Despite being around since the days of PlayStation 2, Sumo Digital has always acted as a studio for hire. This has lead them to work on some big-name franchises and sequels, with Forza Motorsport being perhaps the biggest. Snake Pass sees the Sheffield-based studio break tradition to create something a long-time coming – their first IP to call their own.

While its creation does seem to have something to do the fact that Yooka-Laylee’s Kickstarter was a runaway success, we’ll avoid being cynical on the grounds that Snake Pass is far removed from your typical platforming fare. As the name suggests, you’re cast into the role of a slithering snake. The colourful critter slides around the tribal-eque environments in a realistic manner. In other words, it’s a platformer minus the ability to jump.
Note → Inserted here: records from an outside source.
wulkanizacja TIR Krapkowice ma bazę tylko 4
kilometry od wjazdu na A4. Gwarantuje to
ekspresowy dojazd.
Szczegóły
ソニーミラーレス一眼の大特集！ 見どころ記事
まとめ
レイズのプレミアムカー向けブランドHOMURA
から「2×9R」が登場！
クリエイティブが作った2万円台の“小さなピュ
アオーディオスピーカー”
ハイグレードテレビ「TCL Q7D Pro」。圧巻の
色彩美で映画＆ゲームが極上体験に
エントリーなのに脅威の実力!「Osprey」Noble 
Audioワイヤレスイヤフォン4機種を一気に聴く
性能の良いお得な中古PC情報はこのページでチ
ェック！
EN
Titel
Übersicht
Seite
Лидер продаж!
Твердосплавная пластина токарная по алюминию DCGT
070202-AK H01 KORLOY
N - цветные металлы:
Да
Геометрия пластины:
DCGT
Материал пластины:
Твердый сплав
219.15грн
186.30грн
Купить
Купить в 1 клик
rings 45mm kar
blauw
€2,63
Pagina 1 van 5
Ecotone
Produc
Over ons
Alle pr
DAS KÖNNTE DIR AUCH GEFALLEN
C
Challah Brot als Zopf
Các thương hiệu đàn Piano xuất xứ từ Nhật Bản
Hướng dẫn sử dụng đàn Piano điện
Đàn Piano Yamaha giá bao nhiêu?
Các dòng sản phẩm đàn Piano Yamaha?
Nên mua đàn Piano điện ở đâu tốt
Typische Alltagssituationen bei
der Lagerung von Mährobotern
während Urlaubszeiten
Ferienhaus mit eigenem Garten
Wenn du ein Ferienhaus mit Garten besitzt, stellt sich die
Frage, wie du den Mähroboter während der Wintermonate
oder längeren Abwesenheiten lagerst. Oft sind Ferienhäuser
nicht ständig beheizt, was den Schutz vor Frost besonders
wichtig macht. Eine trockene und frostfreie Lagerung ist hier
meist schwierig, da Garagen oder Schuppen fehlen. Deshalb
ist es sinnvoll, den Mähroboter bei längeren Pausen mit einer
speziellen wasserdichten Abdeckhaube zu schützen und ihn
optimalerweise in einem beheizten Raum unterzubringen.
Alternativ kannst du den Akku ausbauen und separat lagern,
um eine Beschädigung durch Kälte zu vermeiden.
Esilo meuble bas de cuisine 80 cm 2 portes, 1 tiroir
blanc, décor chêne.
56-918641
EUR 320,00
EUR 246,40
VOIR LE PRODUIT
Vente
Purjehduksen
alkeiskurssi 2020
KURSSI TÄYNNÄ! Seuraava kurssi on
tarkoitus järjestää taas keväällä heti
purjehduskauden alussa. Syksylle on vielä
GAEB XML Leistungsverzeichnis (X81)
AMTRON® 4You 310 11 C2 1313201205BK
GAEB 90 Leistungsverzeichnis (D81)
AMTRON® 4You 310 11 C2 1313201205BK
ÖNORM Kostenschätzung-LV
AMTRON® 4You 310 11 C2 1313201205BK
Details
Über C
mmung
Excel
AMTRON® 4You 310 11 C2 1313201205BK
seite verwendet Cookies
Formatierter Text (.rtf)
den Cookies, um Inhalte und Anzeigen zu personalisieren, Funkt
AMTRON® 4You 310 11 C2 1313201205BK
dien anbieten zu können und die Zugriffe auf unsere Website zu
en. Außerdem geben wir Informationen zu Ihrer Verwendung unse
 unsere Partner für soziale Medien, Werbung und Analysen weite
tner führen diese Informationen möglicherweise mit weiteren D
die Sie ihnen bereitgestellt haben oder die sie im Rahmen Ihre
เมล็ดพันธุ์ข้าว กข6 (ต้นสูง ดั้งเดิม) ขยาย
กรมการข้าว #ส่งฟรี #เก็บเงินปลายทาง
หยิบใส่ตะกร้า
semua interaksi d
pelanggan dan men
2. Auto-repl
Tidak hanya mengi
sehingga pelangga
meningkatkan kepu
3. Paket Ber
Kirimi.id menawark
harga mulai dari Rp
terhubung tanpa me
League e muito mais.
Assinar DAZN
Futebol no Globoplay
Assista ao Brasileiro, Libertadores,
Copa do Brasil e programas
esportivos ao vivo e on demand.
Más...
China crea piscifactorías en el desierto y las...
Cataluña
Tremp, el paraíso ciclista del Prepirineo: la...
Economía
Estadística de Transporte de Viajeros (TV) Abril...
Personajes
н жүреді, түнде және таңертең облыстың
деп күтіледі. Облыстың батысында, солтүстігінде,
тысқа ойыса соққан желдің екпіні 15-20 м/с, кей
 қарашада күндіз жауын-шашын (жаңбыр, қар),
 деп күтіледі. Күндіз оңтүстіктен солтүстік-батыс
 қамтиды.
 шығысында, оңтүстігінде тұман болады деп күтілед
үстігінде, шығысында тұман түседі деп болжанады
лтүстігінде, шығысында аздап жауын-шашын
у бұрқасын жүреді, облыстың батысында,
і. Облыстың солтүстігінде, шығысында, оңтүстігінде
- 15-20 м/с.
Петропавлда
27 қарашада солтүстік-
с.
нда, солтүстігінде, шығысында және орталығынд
You’re prompted to think like a snake and use the objects around you to reach higher ground, with a little help from an equally colourful feathered friend.


Reviews are full of praise so far, with scores including 8/10s from both Pocket Gamer and Nintendo World Report, and a solid 7/10 from Forbes. Solid Snake, see? Eurogamer meanwhile noted that the Switch version holds up well when compared to the other versions, which bodes well for other Unreal Engine 4 powered releases on the system.

Usually we see a bunch of big name releases hit store shelves at the end of every month, but being as busy as it has been, this month is the exception. Kingdom Hearts HD 1.5 and 2.5 Remix on PS4 – which gained a 3.5/5 from Twinfinite and a lofty 9.0 from PSU – and a retail release of Rogue Stormers on PS4 and Xbox One appear to be the week’s only retail releases.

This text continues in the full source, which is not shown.